Collected data:
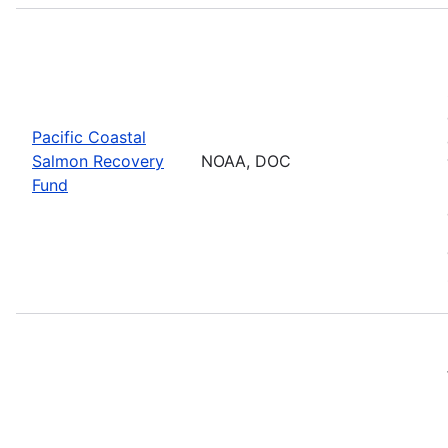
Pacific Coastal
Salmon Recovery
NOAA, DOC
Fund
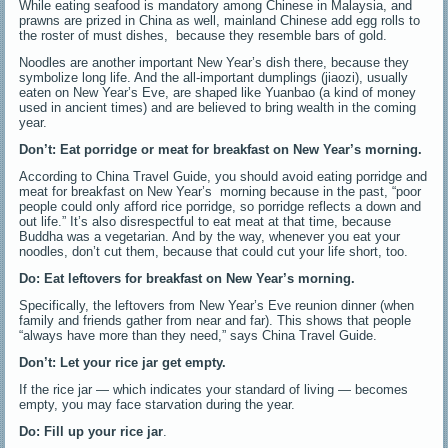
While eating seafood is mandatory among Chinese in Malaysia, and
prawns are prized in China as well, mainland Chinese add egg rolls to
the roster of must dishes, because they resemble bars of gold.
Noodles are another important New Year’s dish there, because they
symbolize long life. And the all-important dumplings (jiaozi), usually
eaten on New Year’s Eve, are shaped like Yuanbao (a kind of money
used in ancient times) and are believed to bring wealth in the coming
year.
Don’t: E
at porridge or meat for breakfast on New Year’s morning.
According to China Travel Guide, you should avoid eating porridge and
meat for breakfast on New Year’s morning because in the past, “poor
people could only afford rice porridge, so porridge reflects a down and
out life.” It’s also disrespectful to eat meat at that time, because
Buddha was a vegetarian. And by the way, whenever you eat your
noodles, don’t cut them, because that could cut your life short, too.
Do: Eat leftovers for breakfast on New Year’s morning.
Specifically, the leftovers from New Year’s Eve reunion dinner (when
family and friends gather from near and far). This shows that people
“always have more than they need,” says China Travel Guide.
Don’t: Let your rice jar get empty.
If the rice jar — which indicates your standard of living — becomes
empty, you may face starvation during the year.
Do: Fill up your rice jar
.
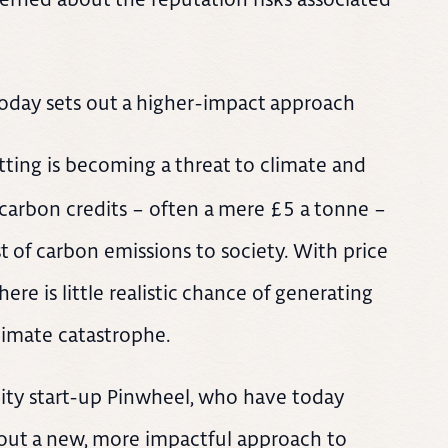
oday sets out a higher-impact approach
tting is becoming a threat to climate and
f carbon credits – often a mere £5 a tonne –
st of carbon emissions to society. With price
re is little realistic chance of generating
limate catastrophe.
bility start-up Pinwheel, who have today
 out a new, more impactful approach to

--

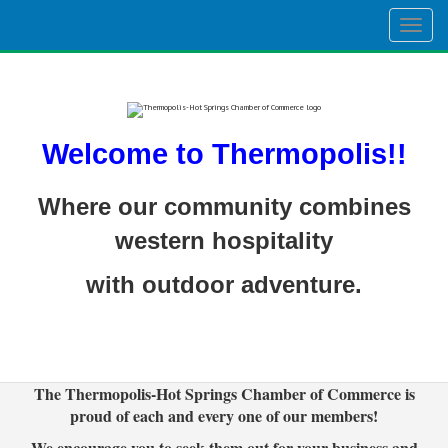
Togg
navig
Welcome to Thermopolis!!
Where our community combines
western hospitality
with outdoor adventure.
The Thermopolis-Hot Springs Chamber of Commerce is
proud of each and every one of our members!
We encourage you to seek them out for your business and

...

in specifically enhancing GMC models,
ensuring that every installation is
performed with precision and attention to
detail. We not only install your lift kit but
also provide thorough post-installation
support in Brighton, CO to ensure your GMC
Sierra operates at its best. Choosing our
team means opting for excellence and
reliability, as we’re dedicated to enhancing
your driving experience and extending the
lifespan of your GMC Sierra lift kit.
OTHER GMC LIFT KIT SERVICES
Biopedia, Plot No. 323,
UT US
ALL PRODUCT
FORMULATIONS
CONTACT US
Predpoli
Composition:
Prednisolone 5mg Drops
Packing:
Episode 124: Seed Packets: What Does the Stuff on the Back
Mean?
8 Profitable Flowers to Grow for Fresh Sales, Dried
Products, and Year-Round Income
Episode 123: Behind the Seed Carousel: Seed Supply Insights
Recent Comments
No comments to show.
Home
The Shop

#### Your instructions:
What lines above run from the one with "Pacific Coastal" to the one with "Noodles are another"? Give them again exactly, ends included, and leave the pictures out.

#### Task output:
Pacific Coastal
Salmon Recovery
NOAA, DOC
Fund
While eating seafood is mandatory among Chinese in Malaysia, and
prawns are prized in China as well, mainland Chinese add egg rolls to
the roster of must dishes, because they resemble bars of gold.
Noodles are another important New Year’s dish there, because they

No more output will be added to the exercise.